* Task to complete:
Use the entries below and reproduce exactly the lines from the one containing "Ford Interest Advantage" down to the one containing "Return Policy", both of them included.

* Records for this task:
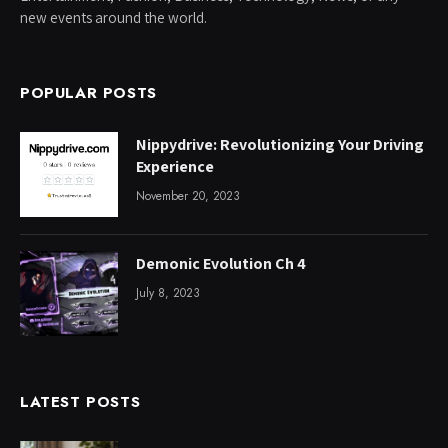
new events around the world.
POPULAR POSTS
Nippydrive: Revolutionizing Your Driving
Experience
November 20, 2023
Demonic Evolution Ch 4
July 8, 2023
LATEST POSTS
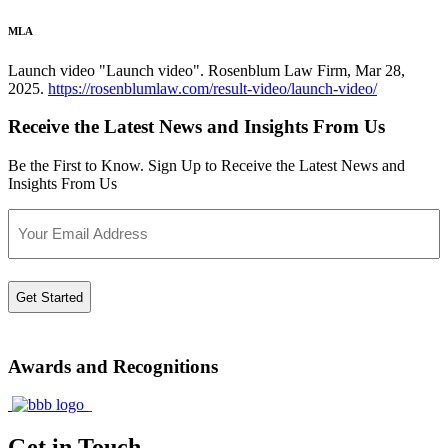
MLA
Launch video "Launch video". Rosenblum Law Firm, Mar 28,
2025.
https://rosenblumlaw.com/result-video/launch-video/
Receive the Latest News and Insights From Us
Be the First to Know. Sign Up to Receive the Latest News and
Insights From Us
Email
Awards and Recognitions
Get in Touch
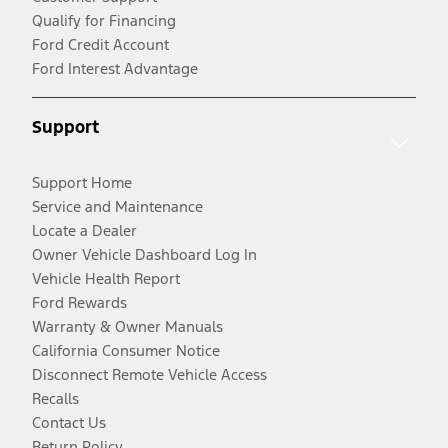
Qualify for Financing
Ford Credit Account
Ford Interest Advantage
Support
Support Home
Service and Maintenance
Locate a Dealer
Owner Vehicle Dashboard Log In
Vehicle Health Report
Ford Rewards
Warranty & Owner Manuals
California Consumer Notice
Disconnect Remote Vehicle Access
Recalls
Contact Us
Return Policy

* * *

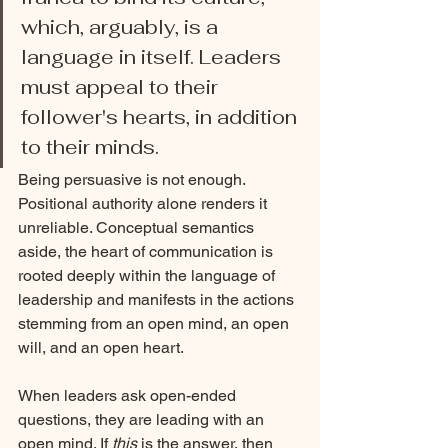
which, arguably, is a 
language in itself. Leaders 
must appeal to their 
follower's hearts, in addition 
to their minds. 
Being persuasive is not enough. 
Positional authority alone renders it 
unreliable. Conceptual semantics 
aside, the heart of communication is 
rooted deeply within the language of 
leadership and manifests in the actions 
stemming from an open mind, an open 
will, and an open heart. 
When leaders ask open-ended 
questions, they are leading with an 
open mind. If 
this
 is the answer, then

--

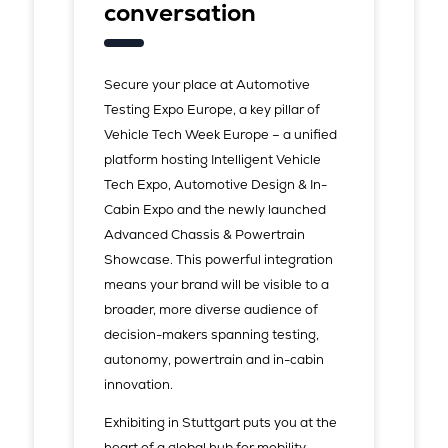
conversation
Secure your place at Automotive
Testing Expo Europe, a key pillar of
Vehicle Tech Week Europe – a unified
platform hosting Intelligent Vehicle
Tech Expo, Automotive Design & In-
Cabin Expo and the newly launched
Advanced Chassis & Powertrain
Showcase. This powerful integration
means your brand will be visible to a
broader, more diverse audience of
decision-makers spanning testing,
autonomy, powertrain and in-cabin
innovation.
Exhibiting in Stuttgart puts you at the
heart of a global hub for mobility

* Result below:
Ford Interest Advantage
Support
Support Home
Service and Maintenance
Locate a Dealer
Owner Vehicle Dashboard Log In
Vehicle Health Report
Ford Rewards
Warranty & Owner Manuals
California Consumer Notice
Disconnect Remote Vehicle Access
Recalls
Contact Us
Return Policy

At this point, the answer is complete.